Skip to main content

Import Service

The Import Service handles data import operations from various formats (CSV, Excel) with efficient batch processing and proper categorization of results.

Overview

The Import Service has been refactored to use the new saveObjects method from ObjectService for improved performance.
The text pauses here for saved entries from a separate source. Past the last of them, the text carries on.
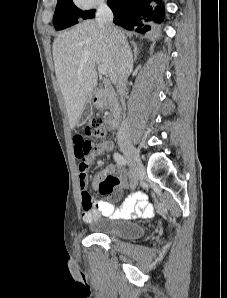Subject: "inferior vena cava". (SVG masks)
<instances>
[{"label":"inferior vena cava","instance_id":"inferior-vena-cava-1","mask_svg":"<svg viewBox=\"0 0 227 298\" xmlns=\"http://www.w3.org/2000/svg\"><path fill=\"white\" fill-rule=\"evenodd\" d=\"M96 23L99 28L106 32L114 45L115 65L117 74V90L120 95L124 94L126 89L127 77L133 69V56L131 49L118 29L113 25V13L107 6L106 2H102L95 15ZM128 137L127 123L125 120L118 129V140H125Z\"/></svg>","mask_w":227,"mask_h":298}]
</instances>
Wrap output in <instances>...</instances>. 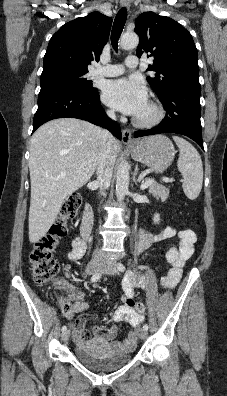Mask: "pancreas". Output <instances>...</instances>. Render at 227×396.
<instances>
[{
	"instance_id": "pancreas-1",
	"label": "pancreas",
	"mask_w": 227,
	"mask_h": 396,
	"mask_svg": "<svg viewBox=\"0 0 227 396\" xmlns=\"http://www.w3.org/2000/svg\"><path fill=\"white\" fill-rule=\"evenodd\" d=\"M149 193L153 194L157 199L160 198L162 201H165L169 197V189L163 185H159L156 182H153L149 186Z\"/></svg>"
}]
</instances>
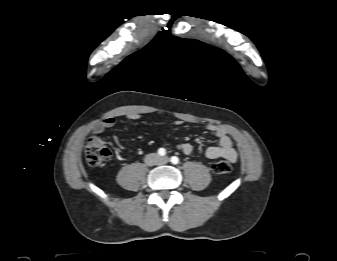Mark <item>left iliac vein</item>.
I'll return each mask as SVG.
<instances>
[{"label":"left iliac vein","instance_id":"4c4485c4","mask_svg":"<svg viewBox=\"0 0 337 261\" xmlns=\"http://www.w3.org/2000/svg\"><path fill=\"white\" fill-rule=\"evenodd\" d=\"M160 162L163 163V164H165V163L169 162V158L167 156L161 157L160 158Z\"/></svg>","mask_w":337,"mask_h":261}]
</instances>
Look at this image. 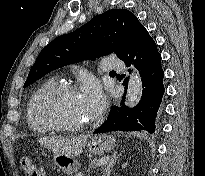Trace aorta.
<instances>
[{"label": "aorta", "instance_id": "obj_1", "mask_svg": "<svg viewBox=\"0 0 205 176\" xmlns=\"http://www.w3.org/2000/svg\"><path fill=\"white\" fill-rule=\"evenodd\" d=\"M142 95V82L138 72H133L127 89L126 104L129 107H134L140 100Z\"/></svg>", "mask_w": 205, "mask_h": 176}]
</instances>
Instead of processing objects one by one, it now processes them in batches and provides detailed feedback on what was created vs updated.

Key Features

  • Batch Processing: Uses ObjectService::saveObjects for efficient bulk operations
  • Proper Categorization: Distinguishes between created and updated objects
  • CSV and Excel Support: Handles both file formats with consistent processing
  • Chunked Processing: Processes large files in configurable chunks to prevent memory issues
  • Error Handling: Comprehensive error reporting for both individual rows and batch operations

Import Methods

CSV Import

public function importFromCsv(
string $filePath,
?Register $register = null,
?Schema $schema = null,
int $chunkSize = 100
): array

Requirements: CSV import requires a specific schema to be provided.

Return Format:

[
'Worksheet' => [
'found' => 5600,
'created' => ['uuid1', 'uuid2', ...],
'updated' => ['uuid3', 'uuid4', ...],
'unchanged' => [],
'errors' => [],
'schema' => [
'id' => 90,
'title' => 'Compliancy',
'slug' => 'compliancy'
]
]
]

Excel Import

public function importFromExcel(
string $filePath,
?Register $register = null,
?Schema $schema = null,
int $chunkSize = 100
): array

Multi-schema Support: If a register is provided without a schema, each worksheet is processed as a different schema based on the worksheet name.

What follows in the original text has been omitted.